Transcribed page contents:
========
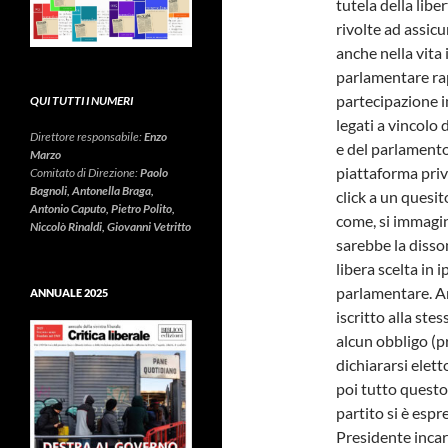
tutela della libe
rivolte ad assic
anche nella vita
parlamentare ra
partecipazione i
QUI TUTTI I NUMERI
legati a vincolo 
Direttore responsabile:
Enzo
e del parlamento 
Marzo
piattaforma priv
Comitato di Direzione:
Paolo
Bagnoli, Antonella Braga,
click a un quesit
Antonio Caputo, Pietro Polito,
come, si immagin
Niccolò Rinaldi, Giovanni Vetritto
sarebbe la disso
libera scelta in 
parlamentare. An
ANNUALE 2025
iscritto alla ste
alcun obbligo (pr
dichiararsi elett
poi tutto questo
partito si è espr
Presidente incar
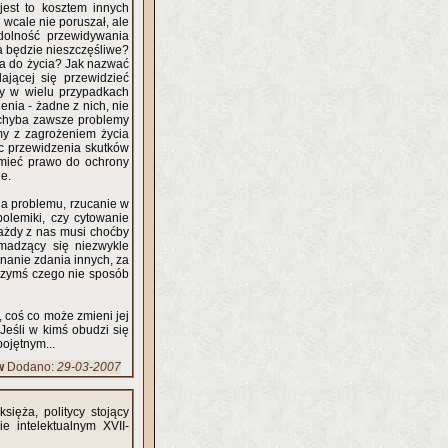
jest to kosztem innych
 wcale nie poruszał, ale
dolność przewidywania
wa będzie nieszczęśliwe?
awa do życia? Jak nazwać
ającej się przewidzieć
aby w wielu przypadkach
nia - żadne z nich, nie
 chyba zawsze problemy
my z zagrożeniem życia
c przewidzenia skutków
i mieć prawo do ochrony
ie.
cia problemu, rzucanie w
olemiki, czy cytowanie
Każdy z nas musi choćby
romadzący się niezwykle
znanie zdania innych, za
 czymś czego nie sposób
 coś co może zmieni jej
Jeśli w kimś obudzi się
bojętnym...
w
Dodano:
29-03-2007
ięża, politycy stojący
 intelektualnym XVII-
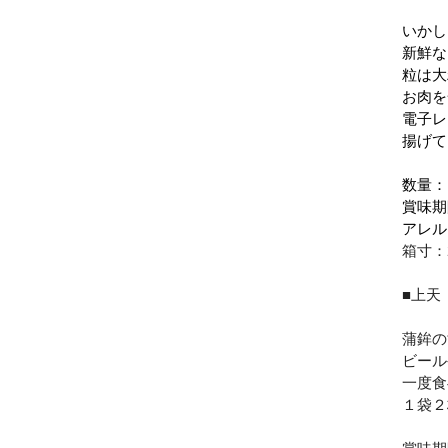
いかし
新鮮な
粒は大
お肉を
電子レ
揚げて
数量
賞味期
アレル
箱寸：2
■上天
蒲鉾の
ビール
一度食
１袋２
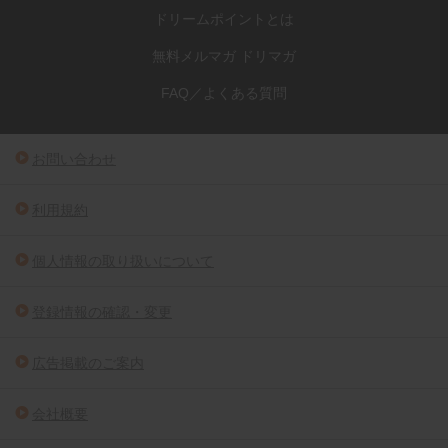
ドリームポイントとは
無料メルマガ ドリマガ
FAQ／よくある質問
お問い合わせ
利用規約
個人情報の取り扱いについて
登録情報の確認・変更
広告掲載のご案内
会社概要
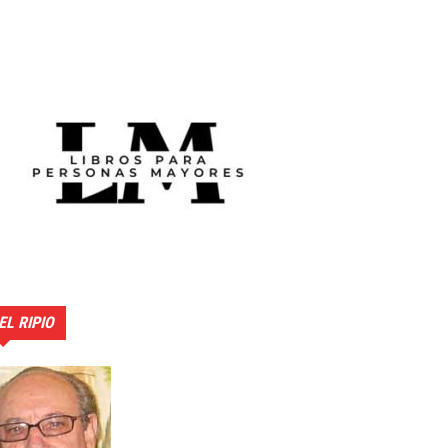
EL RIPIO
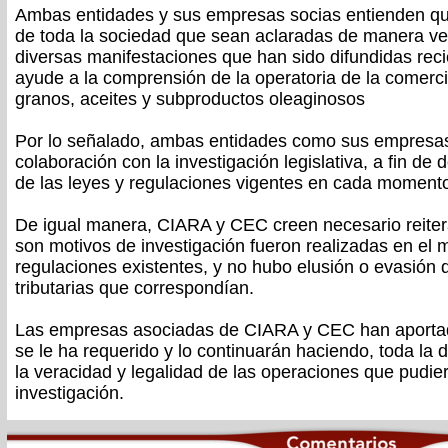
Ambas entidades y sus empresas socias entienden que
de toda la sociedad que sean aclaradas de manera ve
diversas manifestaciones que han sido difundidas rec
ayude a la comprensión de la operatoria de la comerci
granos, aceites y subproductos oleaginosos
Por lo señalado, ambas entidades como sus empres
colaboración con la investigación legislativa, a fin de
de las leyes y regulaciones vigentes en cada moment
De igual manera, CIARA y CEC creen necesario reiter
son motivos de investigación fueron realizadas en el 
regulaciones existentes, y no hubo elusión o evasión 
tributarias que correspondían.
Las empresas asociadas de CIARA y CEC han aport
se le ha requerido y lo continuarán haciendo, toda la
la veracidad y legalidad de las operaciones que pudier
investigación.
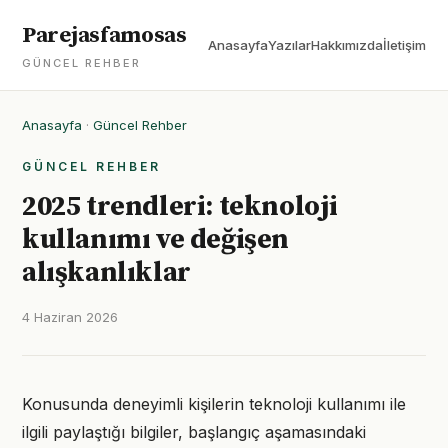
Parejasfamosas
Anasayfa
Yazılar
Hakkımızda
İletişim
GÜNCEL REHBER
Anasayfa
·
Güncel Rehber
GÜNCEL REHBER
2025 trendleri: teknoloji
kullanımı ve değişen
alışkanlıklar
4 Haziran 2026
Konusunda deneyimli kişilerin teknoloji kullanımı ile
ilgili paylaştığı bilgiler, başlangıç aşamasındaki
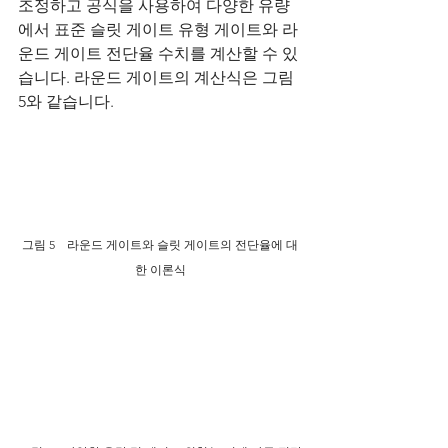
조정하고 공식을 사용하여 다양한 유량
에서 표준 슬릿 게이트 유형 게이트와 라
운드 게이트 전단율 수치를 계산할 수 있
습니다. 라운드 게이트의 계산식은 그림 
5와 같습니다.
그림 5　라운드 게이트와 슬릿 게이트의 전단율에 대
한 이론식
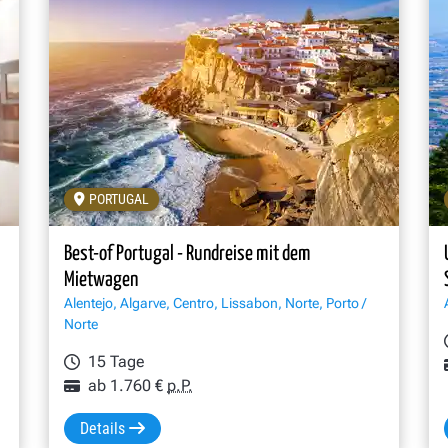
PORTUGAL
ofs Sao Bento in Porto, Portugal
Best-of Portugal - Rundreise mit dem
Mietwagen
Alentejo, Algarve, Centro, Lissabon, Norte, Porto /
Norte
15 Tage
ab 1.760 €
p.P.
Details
========
Prompt:
Scan the data for the word "Norte" and copy every line where it shows up.

Written answer:
Alentejo, Algarve, Centro, Lissabon, Norte, Porto /
Norte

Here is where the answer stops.